Profiter du Momentum
par Sandie Letendre
29 04 2007Le producteur Alain Gariépy annonçait il y a quelques semaines la création pour septembre 2007 du Centre technologique Momentum de Québec. Un mégacomplexe de production audiovisuelle qui redonnera à la Vieille Capitale ses lettres de noblesse en ce qui a trait à la production cinématographique, du moins, c’est ce qu’espèrent les promoteurs.
Le Centre technologique Momentum (CTM) est un projet de 6,1 millions mis de l’avant par le groupe Artson Québec. Le complexe de production regroupera plusieurs infrastructures en un même endroit. Il comportera un studio d’enregistrement sonore, un studio de mixage, un studio de pratique, une salle de visionnement et toutes les installations nécessaires à la production et à la postproduction audiovisuelles en plus d’un petit hôtel et d’un restaurant-lounge.
Alain Gariépy, croit que c’est la centralisation des services qui permettra un meilleur rendement au CTM. «Je ne crois pas à la rentabilité d’une boîte noire en plein milieu d’un champ. Comme notre centre sera multifonctionnel, ce sera plus facile de l’occuper quand il n’y aura pas de productions en cours. Avec nos différentes installations, nous serons en mesure d’accéder à une plus large clientèle.»

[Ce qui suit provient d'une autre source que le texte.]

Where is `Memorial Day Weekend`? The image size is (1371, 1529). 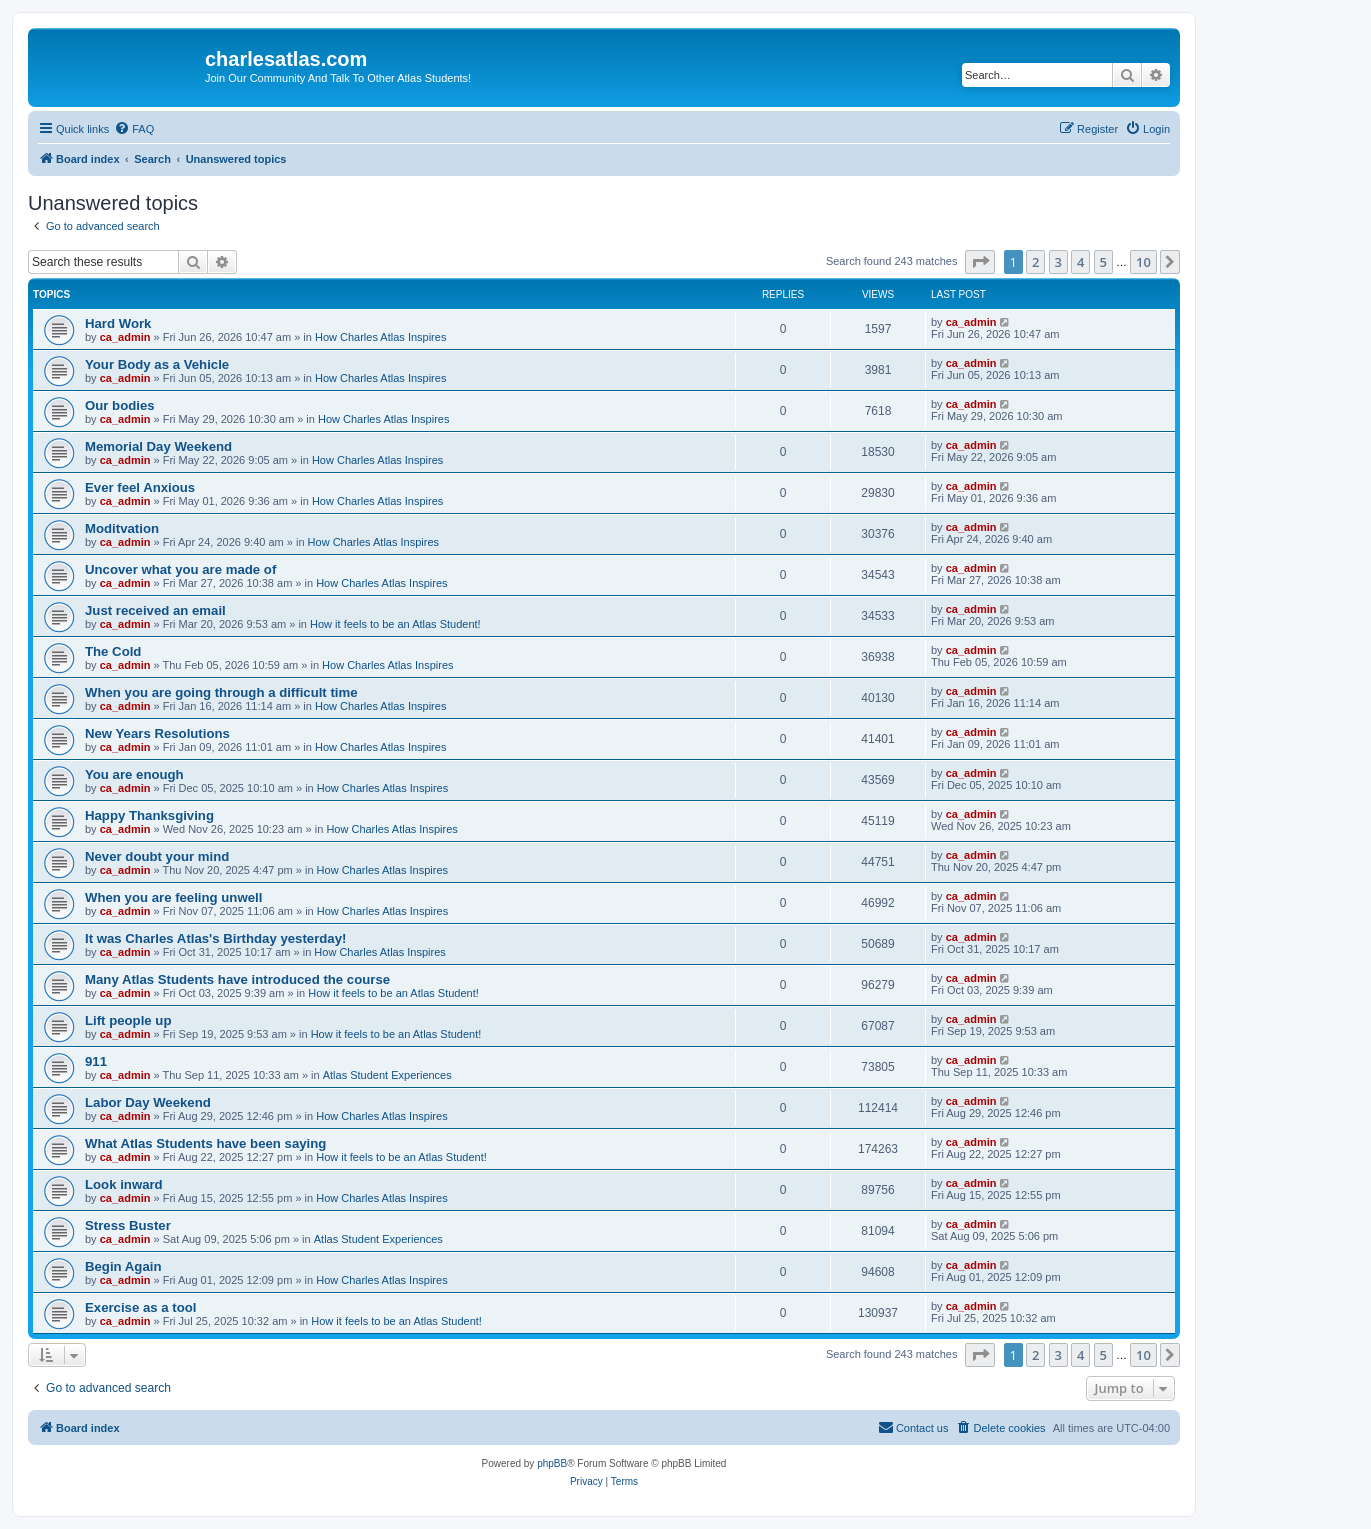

Les promoteurs souhaitent accueillir au CTM plusieurs événements corporatifs et offrir des formations en audiovisuel, ce qui les aidera à joindre les deux bouts durant les premières années d’exercice du complexe. «C’est que l’on ne se fait pas d’illusions, ça prendra quelques années avant que l’on puisse attirer suffisamment de productions pour assurer la viabilité du centre», soutient l’un des promoteurs du projet, Steeve Lapointe.
Certains doutes sur la viabilité du CTM sont néanmoins soulevés par les artisans de la production audiovisuelle de Québec, ceux-là mêmes qui ont assisté à l’échec de plusieurs projets similaires dans la capitale au cours des vingt dernières années. «Je ne suis pas certain qu’il y ait un marché pour ce projet d’envergure à Québec», affirme le réalisateur et producteur indépendant Henry Bernadet. Le directeur de la succursale de Québec des Locations Michel Trudel, Jérôme Bourgault, dresse le même constat. «J’ai l’impression que seulement le quart d’un tel projet est effectivement réalisable. Comme le milieu de la production audiovisuelle est très restreint ici, il est préférable d’investir dans la mise sur pied de plus petits studios. C’est ce que nous faisons et nous arrivons à bien en vivre.»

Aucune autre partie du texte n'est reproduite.